When this museum in Athens opens next year, hundreds of marble sculptures from the old Acropolis museum alongside the Parthenon will finally reside in a place that can properly care for them. Missing, however, will be more than half of the surviving Parthenon sculptures, the Elgin Marbles, so called since they were carted off to London by Lord Elgin in the early 19th century.

Britain’s government maintains that they legally belong to the British Museum and insists that they will never be returned. The Greeks naturally argue that they belong in Athens.

Until now my sympathies tended to lie with the British. Most of the world’s great museum collections have some kind of dubious deals in their pasts. Why bother untangling thousands of years of imperialist history? Wise men avert their eyes and move on.

But by fusing sculpture, architecture and the ancient landscape into a forceful visual narrative, the New Acropolis Museum delivers a revelation that trumps the tired arguments and incessant flag waving by both sides. It’s impossible to stand in the top-floor galleries, in full view of the Parthenon’s ravaged, sun-bleached frame, without craving the marbles’ return.
Maybe a more accurate headline for Ouroussoff's piece would've been: Keep Your Mouth Shut Until I Yearn for Your Long-Lost Treasure.

A Teenager in Love (So-Called), Ginia Bellafante:
Television gives us teenage lust exercised or teenage lust repressed but rarely does it evoke the way young people translate their carnal urges into something they understand as a deeper abiding affection. “My So-Called Life” is essentially a study of a young mind processing desire into something less terrifying and more easily justified — substantiating it with false hopes — and in that regard it is more than a good TV show, it is a good TV show that attains the dimension and complexity of literature. The great postwar novels of adolescence deal with innocence lost; “My So-Called Life” deals with innocence sustained, but it offers a no-less-illuminating view of what it is to be young because of it.
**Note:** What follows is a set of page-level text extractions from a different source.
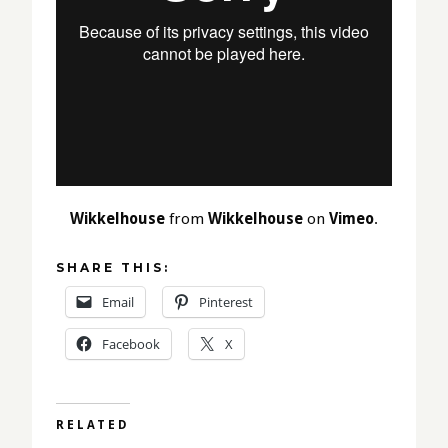
Wikkelhouse
from
Wikkelhouse
on
Vimeo
.
SHARE THIS:
Email
Pinterest
Facebook
X
RELATED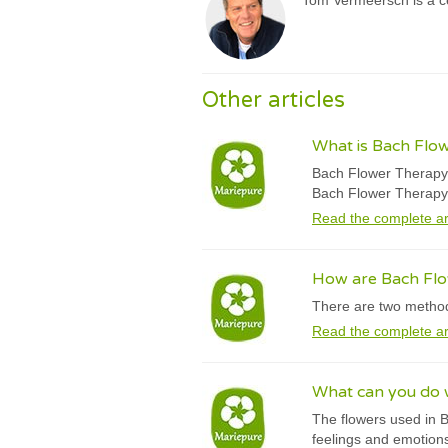
Tom Vermeersch is a ce
Other articles
What is Bach Flo
Bach Flower Therapy w
Bach Flower Therapy
Read the complete ar
How are Bach Fl
There are two method
Read the complete ar
What can you do 
The flowers used in B
feelings and emotions,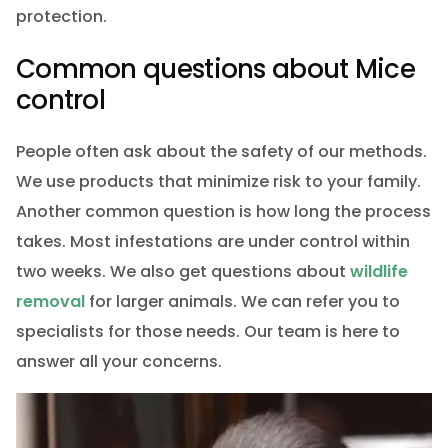
protection.
Common questions about Mice
control
People often ask about the safety of our methods.
We use products that minimize risk to your family.
Another common question is how long the process
takes. Most infestations are under control within
two weeks. We also get questions about
wildlife
removal
for larger animals. We can refer you to
specialists for those needs. Our team is here to
answer all your concerns.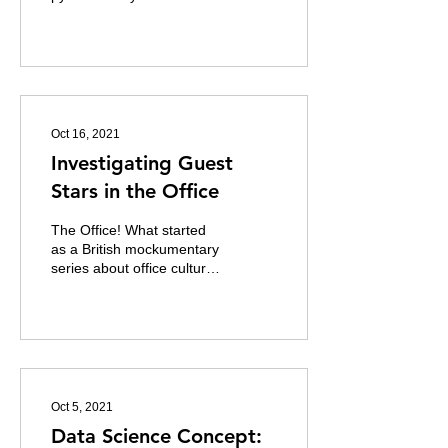
analysis and manipulation.
It is fast, powerful and
easy to use....
Oct 16, 2021
Investigating Guest
Stars in the Office
The Office! What started
as a British mockumentary
series about office culture
in 2001 has since spawned
ten other variants across
the...
Oct 5, 2021
Data Science Concept: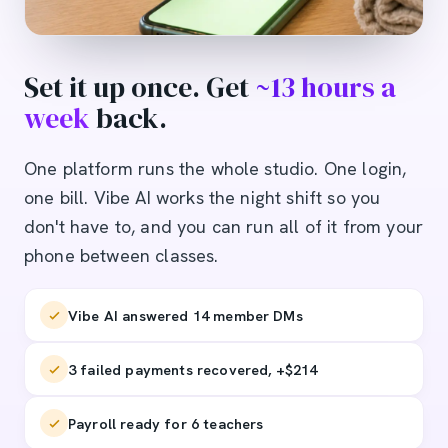
Set it up once. Get
~13 hours a
week
back.
One platform runs the whole studio. One login,
one bill. Vibe AI works the night shift so you
don't have to, and you can run all of it from your
phone between classes.
Vibe AI answered 14 member DMs
3 failed payments recovered, +$214
Payroll ready for 6 teachers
The series, created by Winnie Holzman for the producers Ed Zwick and Marshall Hershkovitz, all of whom had worked on “Thirtysomething,” arrived before television began catering so aggressively to teenage tastes. Perhaps its morose and ragged appeal is best appreciated against the backdrop of what followed, an endless stream of teenage dramas — some good, some awful — that both recall and point it up as an essay embalmed in time about a way of being 15 that no one will ever experience again.
The balance of the review is the kind of self-indulgent sloppy valentine that makes you cringe when read in print, even if you happen to share Bellafante's enthusiasm for Claire Danes' "acting". Still, it's nice to see MSCL appreciated all over again, on the anniversary of the release of what sounds like the definitive DVD collection.
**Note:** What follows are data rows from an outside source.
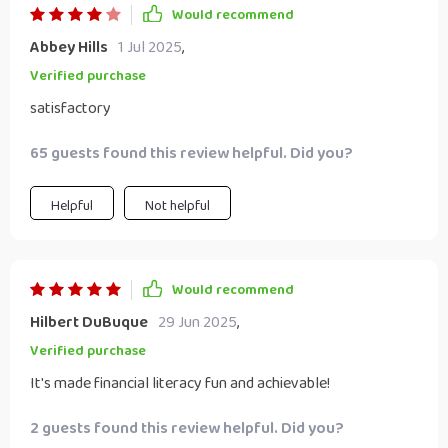
Would recommend
Abbey Hills
1 Jul 2025
,
Verified purchase
satisfactory
65 guests found this review helpful. Did you?
Helpful
Not helpful
Would recommend
Hilbert DuBuque
29 Jun 2025
,
Verified purchase
It's made financial literacy fun and achievable!
2 guests found this review helpful. Did you?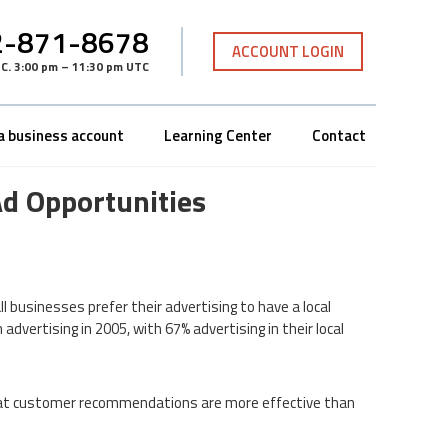
-871-8678
ACCOUNT LOGIN
TC
.
3:00 pm – 11:30 pm UTC
a business account
Learning Center
Contact
Ad Opportunities
l businesses prefer their advertising to have a local
vertising in 2005, with 67% advertising in their local
that customer recommendations are more effective than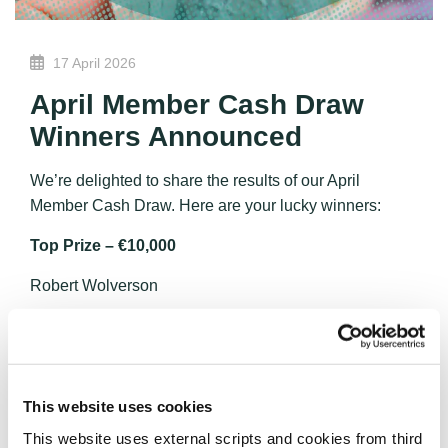
17 April 2026
April Member Cash Draw
Winners Announced
We’re delighted to share the results of our April
Member Cash Draw. Here are your lucky winners:
Top Prize – €10,000
Robert Wolverson
Second Prize – €2,000
Joseph Brennan
Third Prize – €1,000
This website uses cookies
This website uses external scripts and cookies from third
David Connaughton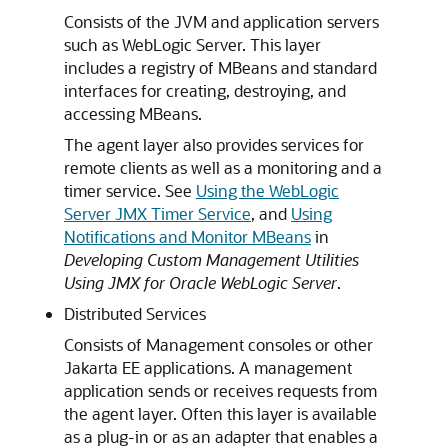
Consists of the JVM and application servers
such as WebLogic Server. This layer
includes a registry of MBeans and standard
interfaces for creating, destroying, and
accessing MBeans.
The agent layer also provides services for
remote clients as well as a monitoring and a
timer service. See
Using the WebLogic
Server JMX Timer Service
, and
Using
Notifications and Monitor MBeans
in
Developing Custom Management Utilities
Using JMX for Oracle WebLogic Server
.
Distributed Services
Consists of Management consoles or other
Jakarta EE applications. A management
application sends or receives requests from
the agent layer. Often this layer is available
as a plug-in or as an adapter that enables a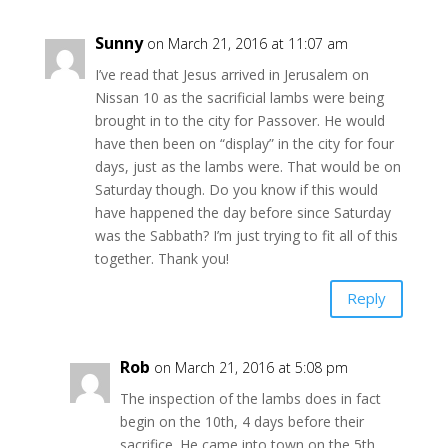
Sunny
on March 21, 2016 at 11:07 am
I’ve read that Jesus arrived in Jerusalem on
Nissan 10 as the sacrificial lambs were being
brought in to the city for Passover. He would
have then been on “display” in the city for four
days, just as the lambs were. That would be on
Saturday though. Do you know if this would
have happened the day before since Saturday
was the Sabbath? I’m just trying to fit all of this
together. Thank you!
Reply
Rob
on March 21, 2016 at 5:08 pm
The inspection of the lambs does in fact
begin on the 10th, 4 days before their
sacrifice. He came into town on the 5th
She’s Famous (and So Can You), Guy Trebay. Buried halfway through Trebay's uncharacteristically-interesting article--about Tila Tequila not Stephen Colbert (not that you'd be able to guess from the headline)--is this:
By the standards of the new “Jackass” landscape, traditional stardom, with its career building stations-of-the-cross, its rigid talent requirements, its “Entourage” shtick, seems clunky and out of step with a culture so much more fluid now that a hit record — like the recent Internet sensation “I’ll Kill Him,” by Soko — could emerge from a young French woman’s bedroom and MySpace page.
It turns out the song is actually I'll Kill Her--below--and it's pretty good. Although I wonder now that we live in the age of say everything anytime whether the kick of the song's title and lyrics exists for fewer and fewer of us.



Trebay's piece is worth reading; there's this:
When Jake Halpern set out to write “Fame Junkies,” his book about what is now a universal obsession with celebrity, he was surprised to uncover studies demonstrating that 31 percent of American teenagers had the honest expectation that they would one day be famous and that 80 percent thought of themselves as truly important. (The figure from the same study conducted in the 1950s was 12 percent.)
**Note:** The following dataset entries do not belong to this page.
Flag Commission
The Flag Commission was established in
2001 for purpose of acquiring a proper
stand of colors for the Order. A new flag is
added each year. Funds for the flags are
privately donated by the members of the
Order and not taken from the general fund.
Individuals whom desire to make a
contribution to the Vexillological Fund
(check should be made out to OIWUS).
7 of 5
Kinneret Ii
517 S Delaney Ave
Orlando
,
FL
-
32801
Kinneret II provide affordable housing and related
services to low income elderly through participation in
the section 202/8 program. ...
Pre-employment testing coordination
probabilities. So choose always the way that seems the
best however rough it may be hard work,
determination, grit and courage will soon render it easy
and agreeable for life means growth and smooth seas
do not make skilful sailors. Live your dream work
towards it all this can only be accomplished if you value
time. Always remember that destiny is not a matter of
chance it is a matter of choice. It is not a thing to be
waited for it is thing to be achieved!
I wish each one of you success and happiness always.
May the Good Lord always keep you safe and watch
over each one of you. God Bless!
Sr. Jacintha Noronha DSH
“Obviously people have been having delusions of grandeur since the beginning of time, but the chances of becoming well known were much slimmer” even five years ago than they are today, Mr. Halpern said. “There are an incredibly large number of venues for becoming known. Talent is not a prerequisite.”
And it ends with this:
“Whether you think Tila Tequila is corny or not, she already has a certain legitimacy to her name,” said Roger Gastman, the editor of Swindle magazine, an indie journal and Web site. Its most recent issue has Death and Fame as its theme. Tila Tequila may have “started out very niche, but she has crossed over to the mainstream,” said Mr. Gastman, citing what he termed “a body of work” including a Maxim cover, a hit show, a MySpace page that now links to a site offering guidance on how to become like her. “Tila could probably do signings at comic book conventions forever if she wanted to,” Mr. Gastman said.

And this would undoubtedly suit Ms. Tequila, for whom fame, she said, was never actually so much the goal as was fulfilling her love for acting and dancing and stripping and modeling and singing and, not incidentally, escaping the limited career growth available to someone who not long ago was posing half-naked on car hoods.

“The press and the media have glorified the celebrity thing and brainwashed people to live in that world,” Ms. Tequila said. “People try to stand out for nothing and they end up getting quote-unquote famous. I’m not into that at all. If you’re just into fame for fame, I’m like, ‘O.K., but what are you good at? What can you actually do?’”
Uncredited photo of Tequila via Vietnam.net.

Pay Up, Kid, or Your Igloo Melts, Mireya Navarro:
Like many parents, Mr. Rodriquez, a computer consultant, and his wife, Sarina, 37, a laboratory manager, are adjusting to a world that increasingly requires them to pay for their children’s computer play. Meanwhile, they are trying to figure out whether there is any reason to buy magical powers or virtual sunglasses.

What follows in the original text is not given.